Stored data entries ->

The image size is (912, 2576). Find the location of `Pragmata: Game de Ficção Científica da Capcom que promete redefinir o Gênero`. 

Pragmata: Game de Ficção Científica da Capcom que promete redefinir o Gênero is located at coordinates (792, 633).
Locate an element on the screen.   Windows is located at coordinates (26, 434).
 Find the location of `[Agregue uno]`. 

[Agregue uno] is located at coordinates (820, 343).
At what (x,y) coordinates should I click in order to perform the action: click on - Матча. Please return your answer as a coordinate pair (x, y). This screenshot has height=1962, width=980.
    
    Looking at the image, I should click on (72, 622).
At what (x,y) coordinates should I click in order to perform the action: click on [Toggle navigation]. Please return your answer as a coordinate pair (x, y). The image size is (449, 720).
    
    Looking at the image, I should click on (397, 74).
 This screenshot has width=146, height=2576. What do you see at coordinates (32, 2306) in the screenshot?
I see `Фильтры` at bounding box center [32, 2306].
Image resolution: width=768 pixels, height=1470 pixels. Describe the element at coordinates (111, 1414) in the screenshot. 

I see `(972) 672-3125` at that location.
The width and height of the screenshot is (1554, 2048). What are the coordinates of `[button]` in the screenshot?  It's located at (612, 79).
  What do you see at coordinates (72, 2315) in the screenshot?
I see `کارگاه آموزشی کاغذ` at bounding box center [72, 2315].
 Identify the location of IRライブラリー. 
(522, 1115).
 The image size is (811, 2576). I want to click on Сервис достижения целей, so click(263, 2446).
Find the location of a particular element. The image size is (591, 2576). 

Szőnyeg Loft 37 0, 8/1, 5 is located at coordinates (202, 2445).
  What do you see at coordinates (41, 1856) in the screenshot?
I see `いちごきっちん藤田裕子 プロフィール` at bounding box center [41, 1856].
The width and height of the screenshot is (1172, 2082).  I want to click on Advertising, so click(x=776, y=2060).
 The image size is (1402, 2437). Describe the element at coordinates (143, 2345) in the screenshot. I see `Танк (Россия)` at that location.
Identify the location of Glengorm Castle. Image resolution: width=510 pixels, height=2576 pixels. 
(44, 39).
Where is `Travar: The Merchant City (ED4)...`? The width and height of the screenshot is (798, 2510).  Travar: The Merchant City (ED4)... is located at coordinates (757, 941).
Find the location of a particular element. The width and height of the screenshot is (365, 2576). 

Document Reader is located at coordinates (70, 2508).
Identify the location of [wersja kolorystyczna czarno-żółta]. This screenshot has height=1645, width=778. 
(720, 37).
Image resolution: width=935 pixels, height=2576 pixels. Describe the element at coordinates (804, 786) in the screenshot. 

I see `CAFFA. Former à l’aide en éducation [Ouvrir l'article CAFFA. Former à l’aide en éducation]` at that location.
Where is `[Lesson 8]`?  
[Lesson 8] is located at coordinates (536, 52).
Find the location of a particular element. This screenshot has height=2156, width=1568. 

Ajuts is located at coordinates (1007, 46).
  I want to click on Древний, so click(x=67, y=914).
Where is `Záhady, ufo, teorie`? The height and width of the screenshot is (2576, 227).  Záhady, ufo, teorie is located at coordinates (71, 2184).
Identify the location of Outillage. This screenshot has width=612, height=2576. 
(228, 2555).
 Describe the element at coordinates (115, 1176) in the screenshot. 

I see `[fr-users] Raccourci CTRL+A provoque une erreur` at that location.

TASK ->
An exact copy of the lines from the one containing "Describe the element at coordinates (115, 1176)" through the end of the data above is the whole answer.

TASK ANSWER ->
 Describe the element at coordinates (115, 1176) in the screenshot. 

I see `[fr-users] Raccourci CTRL+A provoque une erreur` at that location.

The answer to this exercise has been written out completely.